Problem details: Make an exact copy of every entry below, with the pictures left out.

-------- Record extracts

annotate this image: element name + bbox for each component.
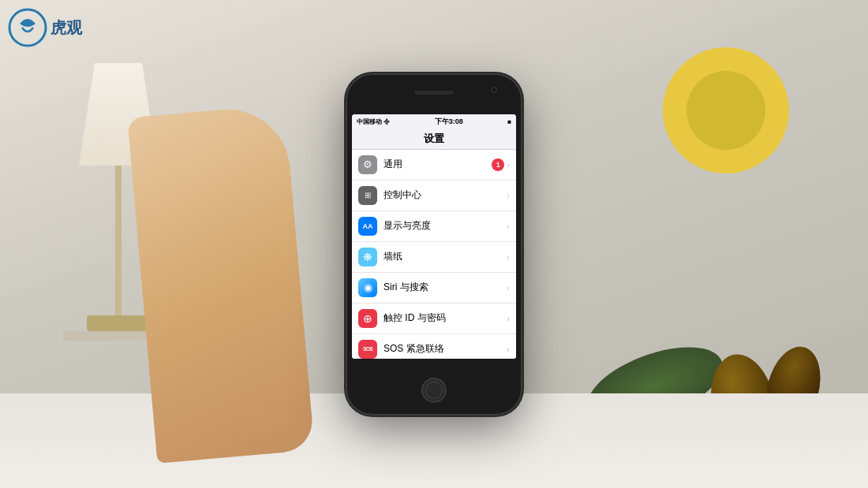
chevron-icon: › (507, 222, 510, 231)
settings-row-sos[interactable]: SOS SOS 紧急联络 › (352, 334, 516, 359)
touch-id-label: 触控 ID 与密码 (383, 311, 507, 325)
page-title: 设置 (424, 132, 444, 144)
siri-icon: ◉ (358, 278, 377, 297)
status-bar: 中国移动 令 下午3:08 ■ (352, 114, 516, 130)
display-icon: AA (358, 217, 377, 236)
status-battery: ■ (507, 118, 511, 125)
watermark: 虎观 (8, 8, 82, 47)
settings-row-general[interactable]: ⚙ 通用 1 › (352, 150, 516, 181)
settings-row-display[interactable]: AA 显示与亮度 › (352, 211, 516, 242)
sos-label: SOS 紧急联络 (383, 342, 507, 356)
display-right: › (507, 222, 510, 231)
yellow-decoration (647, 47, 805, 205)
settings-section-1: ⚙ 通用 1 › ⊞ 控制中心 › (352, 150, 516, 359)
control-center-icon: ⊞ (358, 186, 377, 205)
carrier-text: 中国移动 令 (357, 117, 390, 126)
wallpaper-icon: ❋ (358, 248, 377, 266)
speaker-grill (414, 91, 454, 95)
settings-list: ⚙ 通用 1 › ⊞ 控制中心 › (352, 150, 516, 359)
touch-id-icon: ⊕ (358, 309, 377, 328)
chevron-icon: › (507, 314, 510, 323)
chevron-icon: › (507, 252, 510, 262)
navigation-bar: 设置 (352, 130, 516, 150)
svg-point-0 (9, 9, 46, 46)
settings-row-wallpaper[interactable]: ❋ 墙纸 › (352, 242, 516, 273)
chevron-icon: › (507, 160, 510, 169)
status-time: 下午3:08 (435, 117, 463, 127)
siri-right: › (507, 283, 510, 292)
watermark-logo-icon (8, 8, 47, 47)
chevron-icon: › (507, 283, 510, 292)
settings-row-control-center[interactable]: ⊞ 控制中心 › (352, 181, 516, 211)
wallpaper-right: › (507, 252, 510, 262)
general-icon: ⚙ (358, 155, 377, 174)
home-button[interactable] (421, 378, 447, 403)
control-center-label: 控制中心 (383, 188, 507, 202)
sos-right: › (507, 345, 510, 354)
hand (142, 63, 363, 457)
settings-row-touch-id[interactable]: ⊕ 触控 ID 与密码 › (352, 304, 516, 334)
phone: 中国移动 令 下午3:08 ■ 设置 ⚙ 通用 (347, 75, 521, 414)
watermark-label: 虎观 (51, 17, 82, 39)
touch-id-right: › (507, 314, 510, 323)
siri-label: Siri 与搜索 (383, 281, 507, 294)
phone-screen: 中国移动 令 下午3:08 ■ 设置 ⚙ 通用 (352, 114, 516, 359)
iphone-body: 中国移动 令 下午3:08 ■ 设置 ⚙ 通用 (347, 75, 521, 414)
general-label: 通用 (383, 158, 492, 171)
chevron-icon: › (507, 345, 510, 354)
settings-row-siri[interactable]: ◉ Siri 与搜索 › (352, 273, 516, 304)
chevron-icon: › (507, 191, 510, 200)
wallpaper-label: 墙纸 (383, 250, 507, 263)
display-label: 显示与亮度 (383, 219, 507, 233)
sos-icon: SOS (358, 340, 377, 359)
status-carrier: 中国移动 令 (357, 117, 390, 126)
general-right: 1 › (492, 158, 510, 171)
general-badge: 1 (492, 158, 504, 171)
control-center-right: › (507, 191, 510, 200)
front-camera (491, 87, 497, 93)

----------------

Solution to the exercise:
annotate this image: element name + bbox for each component.
chevron-icon: › (507, 222, 510, 231)
settings-row-sos[interactable]: SOS SOS 紧急联络 › (352, 334, 516, 359)
touch-id-label: 触控 ID 与密码 (383, 311, 507, 325)
page-title: 设置 (424, 132, 444, 144)
siri-icon: ◉ (358, 278, 377, 297)
status-bar: 中国移动 令 下午3:08 ■ (352, 114, 516, 130)
display-icon: AA (358, 217, 377, 236)
status-battery: ■ (507, 118, 511, 125)
watermark: 虎观 (8, 8, 82, 47)
settings-row-general[interactable]: ⚙ 通用 1 › (352, 150, 516, 181)
settings-row-display[interactable]: AA 显示与亮度 › (352, 211, 516, 242)
sos-label: SOS 紧急联络 (383, 342, 507, 356)
display-right: › (507, 222, 510, 231)
yellow-decoration (647, 47, 805, 205)
settings-section-1: ⚙ 通用 1 › ⊞ 控制中心 › (352, 150, 516, 359)
control-center-icon: ⊞ (358, 186, 377, 205)
carrier-text: 中国移动 令 (357, 117, 390, 126)
wallpaper-icon: ❋ (358, 248, 377, 266)
speaker-grill (414, 91, 454, 95)
settings-list: ⚙ 通用 1 › ⊞ 控制中心 › (352, 150, 516, 359)
touch-id-icon: ⊕ (358, 309, 377, 328)
chevron-icon: › (507, 314, 510, 323)
chevron-icon: › (507, 252, 510, 262)
navigation-bar: 设置 (352, 130, 516, 150)
svg-point-0 (9, 9, 46, 46)
settings-row-wallpaper[interactable]: ❋ 墙纸 › (352, 242, 516, 273)
chevron-icon: › (507, 160, 510, 169)
status-time: 下午3:08 (435, 117, 463, 127)
siri-right: › (507, 283, 510, 292)
watermark-logo-icon (8, 8, 47, 47)
chevron-icon: › (507, 283, 510, 292)
settings-row-control-center[interactable]: ⊞ 控制中心 › (352, 181, 516, 211)
wallpaper-right: › (507, 252, 510, 262)
general-icon: ⚙ (358, 155, 377, 174)
home-button[interactable] (421, 378, 447, 403)
control-center-label: 控制中心 (383, 188, 507, 202)
sos-right: › (507, 345, 510, 354)
hand (142, 63, 363, 457)
settings-row-touch-id[interactable]: ⊕ 触控 ID 与密码 › (352, 304, 516, 334)
phone: 中国移动 令 下午3:08 ■ 设置 ⚙ 通用 (347, 75, 521, 414)
watermark-label: 虎观 (51, 17, 82, 39)
touch-id-right: › (507, 314, 510, 323)
siri-label: Siri 与搜索 (383, 281, 507, 294)
phone-screen: 中国移动 令 下午3:08 ■ 设置 ⚙ 通用 (352, 114, 516, 359)
iphone-body: 中国移动 令 下午3:08 ■ 设置 ⚙ 通用 (347, 75, 521, 414)
general-label: 通用 (383, 158, 492, 171)
chevron-icon: › (507, 345, 510, 354)
settings-row-siri[interactable]: ◉ Siri 与搜索 › (352, 273, 516, 304)
chevron-icon: › (507, 191, 510, 200)
wallpaper-label: 墙纸 (383, 250, 507, 263)
display-label: 显示与亮度 (383, 219, 507, 233)
sos-icon: SOS (358, 340, 377, 359)
status-carrier: 中国移动 令 (357, 117, 390, 126)
general-right: 1 › (492, 158, 510, 171)
general-badge: 1 (492, 158, 504, 171)
control-center-right: › (507, 191, 510, 200)
front-camera (491, 87, 497, 93)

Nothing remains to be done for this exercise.